The UNC-system Safety Task Force did well to include a recommendation for background checks in a report to be submitted to UNC-system President Molly Broad.
There's little doubt that something had to be done after the murders of two UNC-Wilmington students this year - the suspects in both of those cases lied about their criminal histories.
It would be an impossible investment of resources for admissions officials to try to investigate criminal records for all applicants to UNC-system schools, but an ongoing effort to flag indicators of potential violence is in order.
Some of the suggestions to identify trouble - triggers such as a lapse between high school graduation and submission of the college application - seem like reasonable justification for admissions officials to double-check the applicant's criminal history.

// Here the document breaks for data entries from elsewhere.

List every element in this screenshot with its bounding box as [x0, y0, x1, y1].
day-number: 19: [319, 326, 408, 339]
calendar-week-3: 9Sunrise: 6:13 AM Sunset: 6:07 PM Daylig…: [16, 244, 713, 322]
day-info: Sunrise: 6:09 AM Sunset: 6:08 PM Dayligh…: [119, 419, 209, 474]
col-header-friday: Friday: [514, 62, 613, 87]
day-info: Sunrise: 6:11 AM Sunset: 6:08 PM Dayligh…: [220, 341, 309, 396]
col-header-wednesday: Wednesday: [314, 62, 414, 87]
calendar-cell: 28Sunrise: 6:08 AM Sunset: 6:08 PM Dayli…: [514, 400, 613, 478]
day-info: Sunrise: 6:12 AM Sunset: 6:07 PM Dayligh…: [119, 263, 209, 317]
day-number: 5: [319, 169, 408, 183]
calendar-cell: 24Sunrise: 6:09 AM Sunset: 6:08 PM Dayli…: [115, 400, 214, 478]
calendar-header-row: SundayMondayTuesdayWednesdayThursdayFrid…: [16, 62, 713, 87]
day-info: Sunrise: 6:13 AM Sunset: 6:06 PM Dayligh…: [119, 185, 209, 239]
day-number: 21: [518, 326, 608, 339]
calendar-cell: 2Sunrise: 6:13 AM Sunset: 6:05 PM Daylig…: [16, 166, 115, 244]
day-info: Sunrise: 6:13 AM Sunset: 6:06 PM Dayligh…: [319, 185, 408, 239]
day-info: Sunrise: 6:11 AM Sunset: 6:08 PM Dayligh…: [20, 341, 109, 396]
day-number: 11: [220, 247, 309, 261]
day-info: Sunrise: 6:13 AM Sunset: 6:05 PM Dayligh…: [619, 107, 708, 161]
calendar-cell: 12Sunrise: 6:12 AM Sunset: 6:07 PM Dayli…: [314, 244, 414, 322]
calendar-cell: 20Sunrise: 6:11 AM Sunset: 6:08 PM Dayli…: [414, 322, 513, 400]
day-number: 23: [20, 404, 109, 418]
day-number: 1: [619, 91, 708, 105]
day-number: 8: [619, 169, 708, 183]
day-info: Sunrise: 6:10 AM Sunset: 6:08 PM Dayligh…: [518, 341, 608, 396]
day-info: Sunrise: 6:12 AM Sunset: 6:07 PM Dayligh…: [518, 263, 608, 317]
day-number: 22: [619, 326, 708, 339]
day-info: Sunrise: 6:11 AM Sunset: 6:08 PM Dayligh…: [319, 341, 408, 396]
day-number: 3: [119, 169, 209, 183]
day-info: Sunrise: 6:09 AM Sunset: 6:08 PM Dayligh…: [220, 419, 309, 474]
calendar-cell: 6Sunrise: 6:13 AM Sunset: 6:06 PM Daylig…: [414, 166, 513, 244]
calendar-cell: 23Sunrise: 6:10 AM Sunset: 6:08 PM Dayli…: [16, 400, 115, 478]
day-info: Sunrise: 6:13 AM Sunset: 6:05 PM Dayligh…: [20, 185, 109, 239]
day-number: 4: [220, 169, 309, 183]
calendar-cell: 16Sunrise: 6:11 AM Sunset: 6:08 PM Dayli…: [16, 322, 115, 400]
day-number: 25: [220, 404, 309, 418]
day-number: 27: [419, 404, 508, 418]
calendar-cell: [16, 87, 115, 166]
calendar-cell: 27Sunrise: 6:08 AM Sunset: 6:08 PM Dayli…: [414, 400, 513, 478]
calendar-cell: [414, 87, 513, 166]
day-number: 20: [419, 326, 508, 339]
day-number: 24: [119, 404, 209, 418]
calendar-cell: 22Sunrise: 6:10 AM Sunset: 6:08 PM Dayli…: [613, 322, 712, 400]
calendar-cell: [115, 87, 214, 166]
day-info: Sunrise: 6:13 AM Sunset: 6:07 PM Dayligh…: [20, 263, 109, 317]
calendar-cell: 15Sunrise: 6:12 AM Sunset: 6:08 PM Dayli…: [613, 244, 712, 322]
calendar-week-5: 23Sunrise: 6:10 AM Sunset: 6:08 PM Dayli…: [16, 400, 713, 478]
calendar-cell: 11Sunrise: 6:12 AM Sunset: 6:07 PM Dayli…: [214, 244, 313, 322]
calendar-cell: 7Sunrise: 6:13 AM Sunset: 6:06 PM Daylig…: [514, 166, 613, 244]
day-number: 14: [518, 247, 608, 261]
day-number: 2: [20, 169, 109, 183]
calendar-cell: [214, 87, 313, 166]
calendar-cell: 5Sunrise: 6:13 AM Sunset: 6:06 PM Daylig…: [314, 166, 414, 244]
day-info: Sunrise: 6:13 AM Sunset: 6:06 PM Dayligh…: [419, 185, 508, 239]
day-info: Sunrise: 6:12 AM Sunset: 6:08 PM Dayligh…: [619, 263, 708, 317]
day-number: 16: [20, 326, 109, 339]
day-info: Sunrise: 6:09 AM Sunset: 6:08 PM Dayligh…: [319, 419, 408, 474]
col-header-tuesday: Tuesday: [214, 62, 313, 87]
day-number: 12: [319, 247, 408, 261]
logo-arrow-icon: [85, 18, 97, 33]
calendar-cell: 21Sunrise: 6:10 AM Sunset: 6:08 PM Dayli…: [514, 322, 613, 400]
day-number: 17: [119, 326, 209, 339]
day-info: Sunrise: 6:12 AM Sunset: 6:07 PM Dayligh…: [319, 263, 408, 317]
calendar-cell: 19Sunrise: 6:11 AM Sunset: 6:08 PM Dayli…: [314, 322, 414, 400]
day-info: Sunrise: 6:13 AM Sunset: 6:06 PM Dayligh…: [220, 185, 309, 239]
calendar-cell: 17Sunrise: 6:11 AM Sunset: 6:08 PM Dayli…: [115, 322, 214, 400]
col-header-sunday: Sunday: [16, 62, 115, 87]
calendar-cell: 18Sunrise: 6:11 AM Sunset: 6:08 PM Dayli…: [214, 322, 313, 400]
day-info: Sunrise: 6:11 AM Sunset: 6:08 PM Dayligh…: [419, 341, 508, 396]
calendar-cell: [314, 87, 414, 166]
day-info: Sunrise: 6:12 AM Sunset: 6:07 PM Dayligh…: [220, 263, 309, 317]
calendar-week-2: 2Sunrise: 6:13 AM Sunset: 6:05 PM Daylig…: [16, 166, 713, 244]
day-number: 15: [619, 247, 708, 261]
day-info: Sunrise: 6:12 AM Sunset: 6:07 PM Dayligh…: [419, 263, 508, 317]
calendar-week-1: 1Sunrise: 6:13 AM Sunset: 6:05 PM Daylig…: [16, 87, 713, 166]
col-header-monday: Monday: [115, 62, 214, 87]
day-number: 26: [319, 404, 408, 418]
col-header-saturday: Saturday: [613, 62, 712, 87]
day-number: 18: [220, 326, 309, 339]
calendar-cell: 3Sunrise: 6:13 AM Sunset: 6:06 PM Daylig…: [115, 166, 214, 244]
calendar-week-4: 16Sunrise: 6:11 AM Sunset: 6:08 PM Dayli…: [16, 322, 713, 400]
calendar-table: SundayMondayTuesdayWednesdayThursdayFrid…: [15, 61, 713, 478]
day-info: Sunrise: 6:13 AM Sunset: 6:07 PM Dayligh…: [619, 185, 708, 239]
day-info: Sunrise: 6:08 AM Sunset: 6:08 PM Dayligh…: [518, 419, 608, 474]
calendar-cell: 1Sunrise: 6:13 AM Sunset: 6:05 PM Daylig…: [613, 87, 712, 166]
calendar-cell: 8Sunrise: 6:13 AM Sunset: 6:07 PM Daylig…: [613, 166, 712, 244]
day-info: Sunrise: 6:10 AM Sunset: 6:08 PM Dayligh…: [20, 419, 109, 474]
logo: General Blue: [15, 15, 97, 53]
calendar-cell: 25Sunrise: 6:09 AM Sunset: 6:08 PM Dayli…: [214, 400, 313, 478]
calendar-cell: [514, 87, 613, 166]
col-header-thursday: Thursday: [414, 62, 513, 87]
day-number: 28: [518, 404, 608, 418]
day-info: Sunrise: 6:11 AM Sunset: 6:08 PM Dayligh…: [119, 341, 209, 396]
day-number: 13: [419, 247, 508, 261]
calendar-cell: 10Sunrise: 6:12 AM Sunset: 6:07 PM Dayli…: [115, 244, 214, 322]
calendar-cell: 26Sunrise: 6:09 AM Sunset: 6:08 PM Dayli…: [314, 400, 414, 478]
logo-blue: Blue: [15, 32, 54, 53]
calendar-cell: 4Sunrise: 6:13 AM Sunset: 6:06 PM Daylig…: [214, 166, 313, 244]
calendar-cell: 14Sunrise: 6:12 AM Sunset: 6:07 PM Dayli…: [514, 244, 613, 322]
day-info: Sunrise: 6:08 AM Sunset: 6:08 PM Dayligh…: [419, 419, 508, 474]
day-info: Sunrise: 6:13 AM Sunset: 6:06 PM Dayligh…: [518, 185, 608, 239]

Having the UNC system go to the Department of Public Instruction, the community college system and private schools to provide it with in-state student suspension and expulsion records also seem to be reasonable measures.
Although it's impossible to know how many real threats a flagging system will be able to catch, it's certainly better than having a system in which applicants can be confident that lies will go undetected.

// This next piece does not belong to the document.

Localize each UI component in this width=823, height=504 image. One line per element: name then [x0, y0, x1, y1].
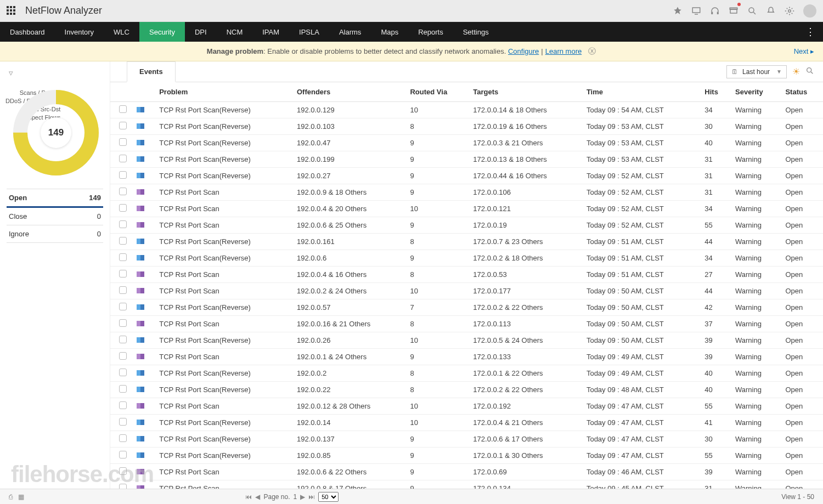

Leslie Winner, UNC-system vice president and general counsel, told The (Raleigh) News & Observer that action of some sort is necessary.
"It's sort of a needle in a haystack we're looking for," she said, "but it's a pretty sharp needle."
It's unfortunate that admissions officials are forced to take on what are effectively law enforcement duties, but as events this year have shown, the need is there.
Guidelines for admissions officials to screen for potential sources of harm should continue to be examined and adapted as ideas come up.
It's an important matter - it's good to see that proactive efforts are being made to protect students.
It's unfortunate that it took the lives of two students to provoke the changes, but the need is clear and these recommendations chart a course of action that serves well within the constraints on the university system. We can only hope that more intrusive measures won't be necessary in the future.